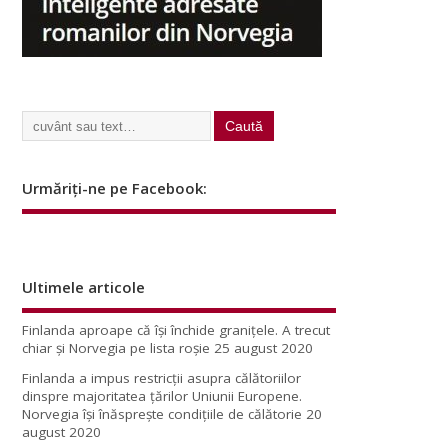
Urmăriți-ne pe Facebook:
Ultimele articole
Finlanda aproape că își închide granițele. A trecut
chiar și Norvegia pe lista roșie
25 august 2020
Finlanda a impus restricţii asupra călătoriilor
dinspre majoritatea ţărilor Uniunii Europene.
Norvegia își înăsprește condițiile de călătorie
20
august 2020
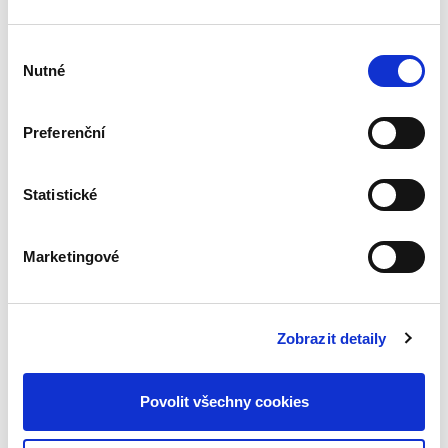
Výběr
Nutné
souhlasu
Preferenční
Kateřina Frumarová
,
Tomáš Grygar
,
Olga Pouperová
,
Martin Šku
890,00 Kč
Statistické
Publikace přináší komplexní výklad správního
práva procesního, a to jak jeho teoretických
Marketingové
východisek, tak především platné a účinné
právní úpravy obsažené ve správním řádu
coby obecném správním...
Zobrazit detaily
Medicínské právo.
2. vydání
Povolit všechny cookies
2. VYDÁNÍ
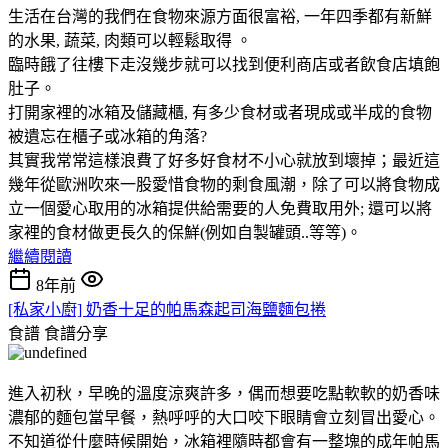
生活在台灣的我們在食物來源方面很富裕, 一年四季都有新鮮
的水果, 蔬菜, 肉類可以輕鬆取得 。
臨時餓了往樓下走沒幾步就可以找到便利商店或者飲食店填飽
肚子。
打開家裡的冰箱及儲藏櫃, 有多少食材或者現成或半成的食物
被遺忘在櫃子或冰箱的角落?
其實我常常這樣浪費了好多好食材不小心就放到壞掉；最近這
幾年從歐洲吹來一股愛惜食物的剩食風潮，除了可以將食物成
立一個愛心取用的冰箱提供給需要的人免費取用外; 還可以將
家裡的食材做更長久的保鮮(例如自製罐頭..等等)。
繼續閱讀
8年前
[私家小廚] 奶香十足的帕馬森起司海鹽麵包捲
食譜
食譜分享
進入初秋，早晚的溫度涼爽許多，偶而想要吃點軟軟的奶香味
濃郁的麵包當早餐，熱呼呼的大口咬下眼睛會立刻冒出愛心。
不知道從什麼時候開始，冰箱裡隨時都會有一整塊的成年帕馬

============

EXERCISE OBJECTIVE
The entries above are to be repeated exactly, except for any pictures.

RESPONSE AREA
Urmăriți-ne pe Facebook:
Ultimele articole
Finlanda aproape că își închide granițele. A trecut
chiar și Norvegia pe lista roșie
25 august 2020
Finlanda a impus restricţii asupra călătoriilor
dinspre majoritatea ţărilor Uniunii Europene.
Norvegia își înăsprește condițiile de călătorie
20
august 2020
Výběr
Nutné
souhlasu
Preferenční
Kateřina Frumarová
,
Tomáš Grygar
,
Olga Pouperová
,
Martin Šku
890,00 Kč
Statistické
Publikace přináší komplexní výklad správního
práva procesního, a to jak jeho teoretických
Marketingové
východisek, tak především platné a účinné
právní úpravy obsažené ve správním řádu
coby obecném správním...
Zobrazit detaily
Medicínské právo.
2. vydání
Povolit všechny cookies
2. VYDÁNÍ
生活在台灣的我們在食物來源方面很富裕, 一年四季都有新鮮
的水果, 蔬菜, 肉類可以輕鬆取得 。
臨時餓了往樓下走沒幾步就可以找到便利商店或者飲食店填飽
肚子。
打開家裡的冰箱及儲藏櫃, 有多少食材或者現成或半成的食物
被遺忘在櫃子或冰箱的角落?
其實我常常這樣浪費了好多好食材不小心就放到壞掉；最近這
幾年從歐洲吹來一股愛惜食物的剩食風潮，除了可以將食物成
立一個愛心取用的冰箱提供給需要的人免費取用外; 還可以將
家裡的食材做更長久的保鮮(例如自製罐頭..等等)。
繼續閱讀
8年前
[私家小廚] 奶香十足的帕馬森起司海鹽麵包捲
食譜
食譜分享
進入初秋，早晚的溫度涼爽許多，偶而想要吃點軟軟的奶香味
濃郁的麵包當早餐，熱呼呼的大口咬下眼睛會立刻冒出愛心。
不知道從什麼時候開始，冰箱裡隨時都會有一整塊的成年帕馬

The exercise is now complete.